*INPUT MATERIAL*.
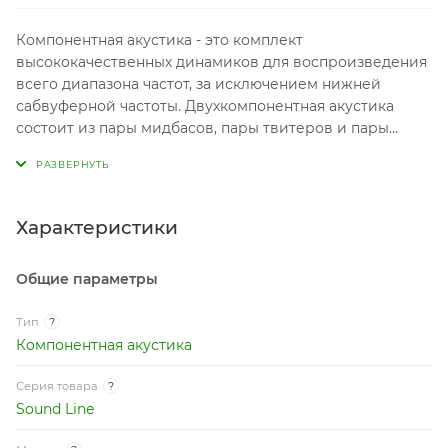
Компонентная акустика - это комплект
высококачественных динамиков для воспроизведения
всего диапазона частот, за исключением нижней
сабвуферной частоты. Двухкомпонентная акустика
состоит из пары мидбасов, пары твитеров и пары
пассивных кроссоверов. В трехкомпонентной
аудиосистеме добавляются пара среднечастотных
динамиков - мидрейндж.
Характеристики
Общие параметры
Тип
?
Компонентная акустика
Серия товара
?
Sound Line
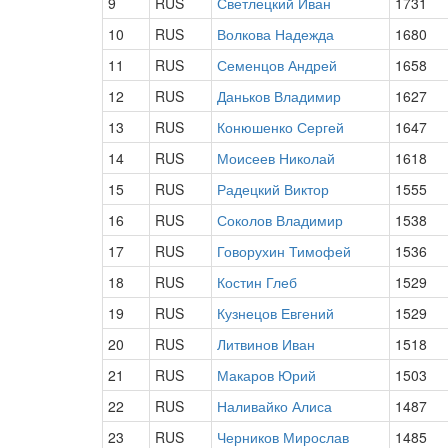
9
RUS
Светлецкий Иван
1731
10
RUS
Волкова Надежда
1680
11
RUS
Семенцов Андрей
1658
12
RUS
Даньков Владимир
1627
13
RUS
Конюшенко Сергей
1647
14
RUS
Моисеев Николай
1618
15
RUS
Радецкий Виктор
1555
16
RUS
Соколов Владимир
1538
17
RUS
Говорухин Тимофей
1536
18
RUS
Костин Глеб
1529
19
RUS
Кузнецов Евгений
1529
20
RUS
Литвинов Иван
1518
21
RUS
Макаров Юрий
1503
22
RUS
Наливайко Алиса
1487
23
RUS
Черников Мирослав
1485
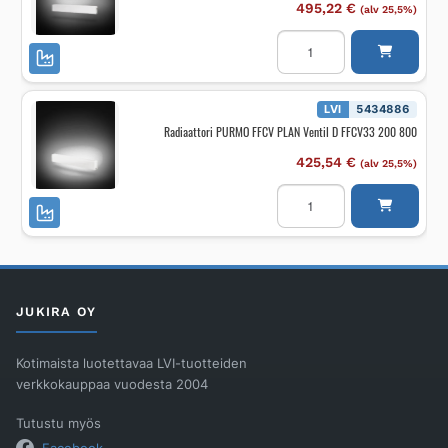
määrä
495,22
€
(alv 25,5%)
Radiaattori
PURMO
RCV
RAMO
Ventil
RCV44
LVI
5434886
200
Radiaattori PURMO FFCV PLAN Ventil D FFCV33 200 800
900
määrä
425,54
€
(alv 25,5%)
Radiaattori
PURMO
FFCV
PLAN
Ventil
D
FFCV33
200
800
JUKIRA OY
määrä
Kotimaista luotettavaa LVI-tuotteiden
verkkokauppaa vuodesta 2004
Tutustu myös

*TASK TO CARRY OUT*. Exact copy, no pictures: return the entries word for word.

*TASK RESPONSE*.
Компонентная акустика - это комплект
высококачественных динамиков для воспроизведения
всего диапазона частот, за исключением нижней
сабвуферной частоты. Двухкомпонентная акустика
состоит из пары мидбасов, пары твитеров и пары
пассивных кроссоверов. В трехкомпонентной
аудиосистеме добавляются пара среднечастотных
динамиков - мидрейндж.
Характеристики
Общие параметры
Тип
?
Компонентная акустика
Серия товара
?
Sound Line
9
RUS
Светлецкий Иван
1731
10
RUS
Волкова Надежда
1680
11
RUS
Семенцов Андрей
1658
12
RUS
Даньков Владимир
1627
13
RUS
Конюшенко Сергей
1647
14
RUS
Моисеев Николай
1618
15
RUS
Радецкий Виктор
1555
16
RUS
Соколов Владимир
1538
17
RUS
Говорухин Тимофей
1536
18
RUS
Костин Глеб
1529
19
RUS
Кузнецов Евгений
1529
20
RUS
Литвинов Иван
1518
21
RUS
Макаров Юрий
1503
22
RUS
Наливайко Алиса
1487
23
RUS
Черников Мирослав
1485
määrä
495,22
€
(alv 25,5%)
Radiaattori
PURMO
RCV
RAMO
Ventil
RCV44
LVI
5434886
200
Radiaattori PURMO FFCV PLAN Ventil D FFCV33 200 800
900
määrä
425,54
€
(alv 25,5%)
Radiaattori
PURMO
FFCV
PLAN
Ventil
D
FFCV33
200
800
JUKIRA OY
määrä
Kotimaista luotettavaa LVI-tuotteiden
verkkokauppaa vuodesta 2004
Tutustu myös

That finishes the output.